The above experimental results show that compared with other promising detection models, OBC-YOLOv8 not only achieves high detection accuracy, but also has high detection efficiency.

Generalization experiment

To verify the generalization ability of the model, we conducted experiments on the RDD-Japan dataset, which includes 8,586 images of seven categories of damage, they are longitudinal cracks (D00), transverse cracks (D10), alligator cracks (D20), potholes (D40), damaged crosswalk (D43), damaged paint (D44) and manhole cover (D50).
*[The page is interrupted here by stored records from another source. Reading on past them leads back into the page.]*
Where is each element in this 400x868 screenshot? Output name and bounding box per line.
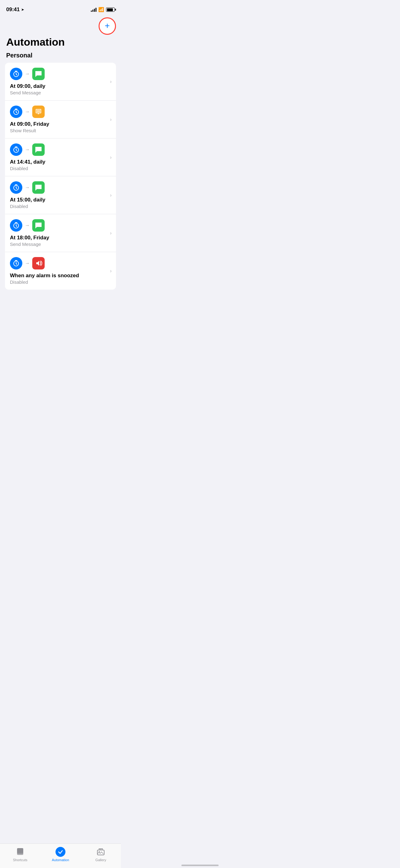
arrow-icon-2: →	[25, 109, 30, 115]
battery-icon	[106, 7, 115, 12]
arrow-icon-6: →	[25, 260, 30, 266]
svg-rect-4	[37, 110, 40, 113]
chevron-icon-3: ›	[110, 155, 112, 160]
section-header: Personal	[0, 49, 121, 63]
signal-icon	[91, 7, 96, 12]
trigger-clock-icon-5	[10, 219, 22, 231]
trigger-clock-icon-3	[10, 144, 22, 156]
action-messages-icon-4	[32, 181, 45, 194]
automation-item-4[interactable]: → At 15:00, daily Disabled ›	[5, 176, 116, 214]
action-messages-icon-5	[32, 219, 45, 231]
arrow-icon-4: →	[25, 185, 30, 190]
automation-title-4: At 15:00, daily	[10, 197, 111, 203]
action-volume-icon-6	[32, 257, 45, 270]
status-icons: 📶	[91, 7, 115, 12]
wifi-icon: 📶	[98, 7, 104, 12]
automation-title-3: At 14:41, daily	[10, 159, 111, 165]
location-icon: ➤	[21, 7, 24, 12]
trigger-clock-icon-2	[10, 105, 22, 118]
automation-title-1: At 09:00, daily	[10, 83, 111, 89]
page-title: Automation	[0, 35, 121, 49]
automation-subtitle-2: Show Result	[10, 128, 111, 133]
arrow-icon-3: →	[25, 147, 30, 152]
automation-item-5[interactable]: → At 18:00, Friday Send Message ›	[5, 214, 116, 252]
action-keynote-icon-2	[32, 105, 45, 118]
action-messages-icon-1	[32, 68, 45, 80]
arrow-icon-5: →	[25, 223, 30, 228]
trigger-clock-icon-1	[10, 68, 22, 80]
chevron-icon-1: ›	[110, 79, 112, 85]
automation-title-6: When any alarm is snoozed	[10, 273, 111, 279]
add-icon: +	[105, 22, 110, 30]
nav-area: +	[0, 15, 121, 35]
automation-subtitle-6: Disabled	[10, 279, 111, 285]
automation-subtitle-1: Send Message	[10, 90, 111, 95]
action-messages-icon-3	[32, 144, 45, 156]
chevron-icon-4: ›	[110, 192, 112, 198]
chevron-icon-5: ›	[110, 230, 112, 236]
chevron-icon-2: ›	[110, 117, 112, 122]
chevron-icon-6: ›	[110, 268, 112, 274]
automation-list: → At 09:00, daily Send Message ›	[5, 63, 116, 290]
trigger-clock-icon-4	[10, 181, 22, 194]
add-button[interactable]: +	[99, 18, 116, 35]
status-time: 09:41	[6, 6, 20, 13]
automation-title-2: At 09:00, Friday	[10, 121, 111, 127]
automation-item-6[interactable]: → When any alarm is snoozed Disabled ›	[5, 252, 116, 290]
automation-title-5: At 18:00, Friday	[10, 235, 111, 241]
automation-subtitle-5: Send Message	[10, 242, 111, 247]
automation-item-3[interactable]: → At 14:41, daily Disabled ›	[5, 138, 116, 176]
automation-item-1[interactable]: → At 09:00, daily Send Message ›	[5, 63, 116, 101]
automation-subtitle-3: Disabled	[10, 166, 111, 171]
automation-subtitle-4: Disabled	[10, 204, 111, 209]
automation-item-2[interactable]: → At 09:00, Friday Show Result ›	[5, 101, 116, 138]
arrow-icon-1: →	[25, 71, 30, 77]
status-bar: 09:41 ➤ 📶	[0, 0, 121, 15]
trigger-clock-icon-6	[10, 257, 22, 270]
The experimental results are depicted in Fig. 11, revealing a compelling observation. It is evident that our model outperforms the baseline in terms of detection accuracy across all categories of road damage. Notably, when compared to its performance on the RDD-China dataset, both the baseline and our model exhibit a considerable decline in accuracy when evaluated on the RDD-Japan dataset. This disparity stems from the diverse weather and lighting conditions present in the RDD-Japan images, which have a profound impact on the visibility and contrast of pavement damages. Variations in weather can introduce shadows, reflections, and noise into the imagery, significantly degrading image quality and escalating the challenge of detection. Nevertheless, under these circumstances, the OBC modules play an important role in helping the model pay more attention to the road damage features, which makes our model achieve a noteworthy 1.5% enhancement in the mAP@0.5 metric, underscoring its robust generalization capabilities.

Visualization analysis

In order to sufficiently verify the superiority of OBC-YOLOv8, some images are selected in the dataset for comparative testing to evaluate the model intuitively. The comparison results are shown in Fig. 12. It is not difficult to see that the confidence degree of detection targets in YOLOv8n is lower than the OBC-YOLOv8. There are also some cases of missing detection. For example, in the first comparison, YOLOv8n misses the cracks of type D00, and in the third comparison, the cracks of type D10 can be identified by OBC-YOLOv8 while is missed by YOLOv8n. However, there are also some defects. In RDD-China, because there is no category of potholes in the training, the model will identify manhole covers as repairs during the forecasting process. In RDD-Japan, some images with complex shadows will affect the model’s detection and inference confidence for some cracks and potholes. The test results show that while there are still a few defects, OBC-YOLOv8 offers fewer missed and false checks compared to YOLOv8n.

Conclusion

In this article, a novel road damage detection model named OBC-YOLOv8 is proposed. OBC-YOLOv8 firstly leverages ODConv block to capture the complex and diverse features of road damages and then utilize BoTNet to comprehensively extract the global and local feature information. Finally, CA is introduced to reduce the interference of irrelevant features and significantly improve the detection accuracy. Extensive experimental results on RDD-China dataset validate the effectiveness and efficiency of OBC-YOLOv8.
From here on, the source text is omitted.